Software code can be embedded in HTML by using the pre
element and escaping a handful of characters that have a special meaning in HTML, particularly replacing the < angle bracket with < and the & amperstand with &. This is not hard to do on a small scale, but if you are incorporating tens or hundreds of code snippets to create a book size document, this becomes tedious -- particularly if you are changing the code and documents frequently.
Some languages (such as the Bash Shell and XML) have escaping mechanisms such as here document and CDATA sections that make it easy to embed foreign text without escaping individual characters. Although XHTML supports CDATA, ordinary HTML does not. One answer to this problem is to write documentation using a language like Github-flavored Markdown, any system of embedding code in a markup language will have corner cases when you embedding code written in that language. Although markdown is an easy language to use, it doesn't have the rich support for semantic tagging that is possible in HTML.
Even if the technical difficulties of embedding source code in documentation are solved, we've still got the problem of catching typos in the documentation and also making sure that the documentation keeps up with the code. Often the difficulty of keeping documentation up to date leads to a hostility towards producing any documentation at all. The most practical answer is for every example in the documentation to be built into a test case, and then transclude the examples into the documentation. Much like the practice of literate programming the close integration of code and data makes it possible to create and maintain better documentation at lower cost.
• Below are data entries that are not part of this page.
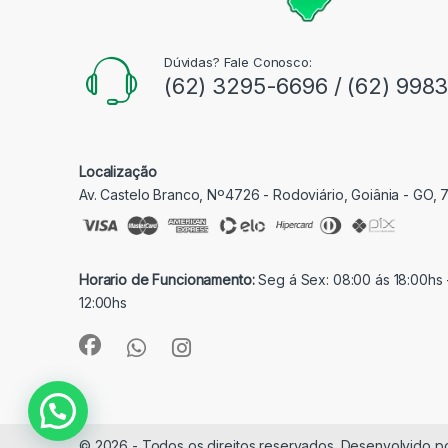
Dúvidas? Fale Conosco:
(62) 3295-6696 / (62) 998
Localização
Av. Castelo Branco, Nº4726 - Rodoviário, Goiânia - GO,
Horario de Funcionamento:
Seg á Sex: 08:00 ás 18:00hs 
12:00hs
© 2026 - Todos os direitos reservados. Desenvolvido p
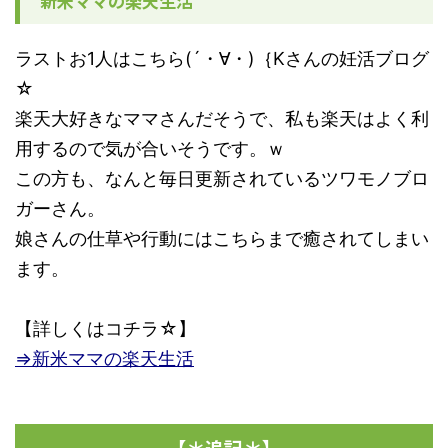
新米ママの楽天生活
ラストお1人はこちら(´・∀・)｛Kさんの妊活ブログ
☆
楽天大好きなママさんだそうで、私も楽天はよく利
用するので気が合いそうです。ｗ
この方も、なんと毎日更新されているツワモノブロ
ガーさん。
娘さんの仕草や行動にはこちらまで癒されてしまい
ます。
【詳しくはコチラ☆】
⇒新米ママの楽天生活
【＊追記＊】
In Real Semantics, code samples can be included by using the HTML object
element. Documentation is written as a collection of HTML 5 documents which are parsed by the docminister component to transclude software code into documentation. This realizes the benefits mentioned above, as well as making it possible to do special kinds of transformation and markup (such as highlighting and pretty printing) as well as the construction of an inventory of code snippets that are integrated into the documentation
On the page npi-csv-to-rdf.html there is an example where a SPARQL query against RDF data is demonstrated. In this case we are taking a small RDF model (contained in a file) and running a SPARQL query (also contained in a file) against it.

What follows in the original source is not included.